Divergence of $\sum_{n=1}^\infty\frac{1}{\log(1+e^n)}$

Question

I'm having difficulties proving the divergence of the series

$$\sum_{n=1}^\infty\frac{1}{\log(1+e^n)}.$$

Wolfram|Alpha suggest to use the Comparison test.

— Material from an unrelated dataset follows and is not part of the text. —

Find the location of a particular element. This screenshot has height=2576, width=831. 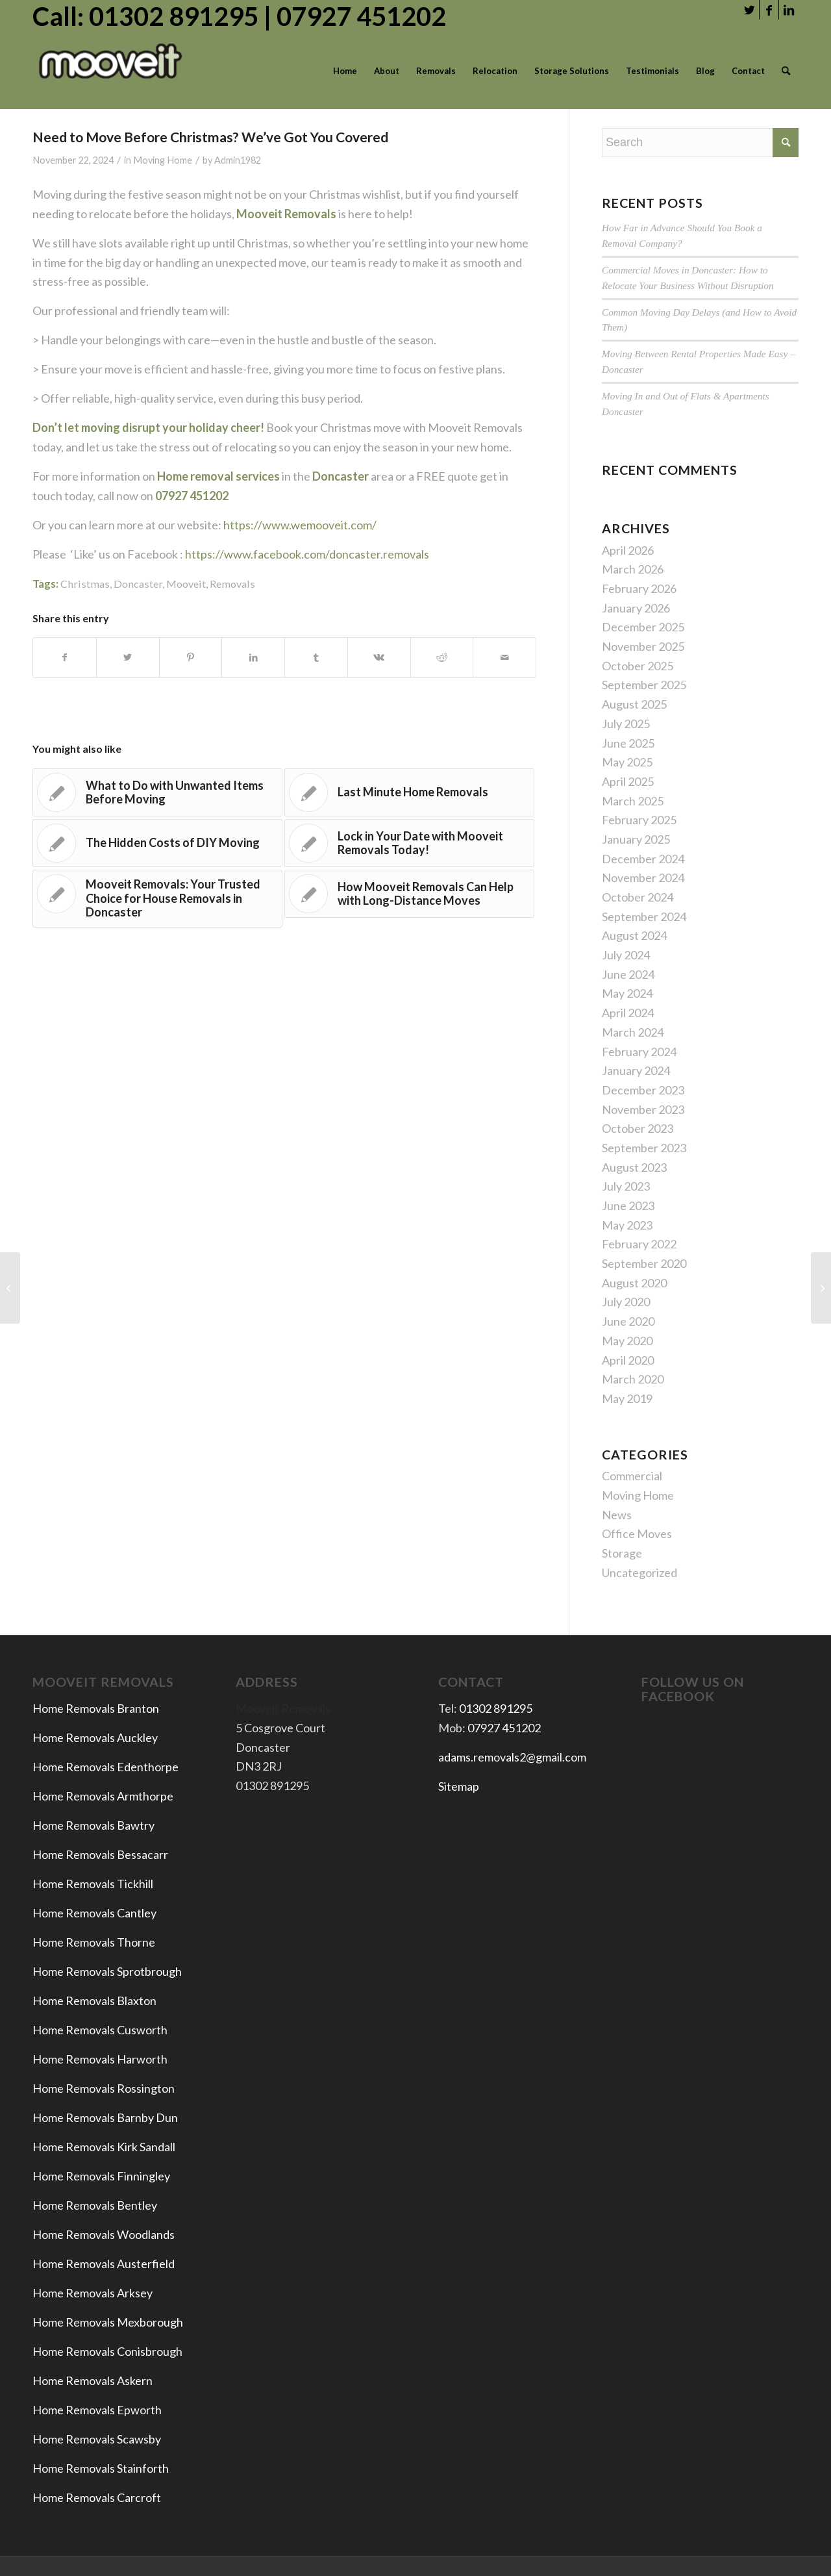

I tried to look for a lower estimate to force it up to infinity but I couldn't come up with something useful.

Answer 1

Writing $1+e^n=e^n(1+e^{-n})$, we have $$ \log(1+e^n)=n+\log(1+e^{-n})\leq n+\log 2\leq 2n $$ for all $n\geq 1$. Therefore $$ \frac{1}{\log(1+e^n)}\geq \frac{1}{2n} $$ and hence $\sum_{n=1}^{\infty}\frac{1}{\log(1+e^n)}$ diverges by comparison with the harmonic series.

Answer 2

As it is a series with positive terms, you can use equivalents and it will be very short: \begin{alignat}{3}1+\mathrm e^n&\sim_\infty\mathrm e^n,\enspace\text{hence}&\qquad &&\frac1{\log(1+\mathrm e^n)}\sim_\infty \frac1{\log \mathrm e^n}=\frac1n,&\qquad\qquad&\end{alignat} which diverges.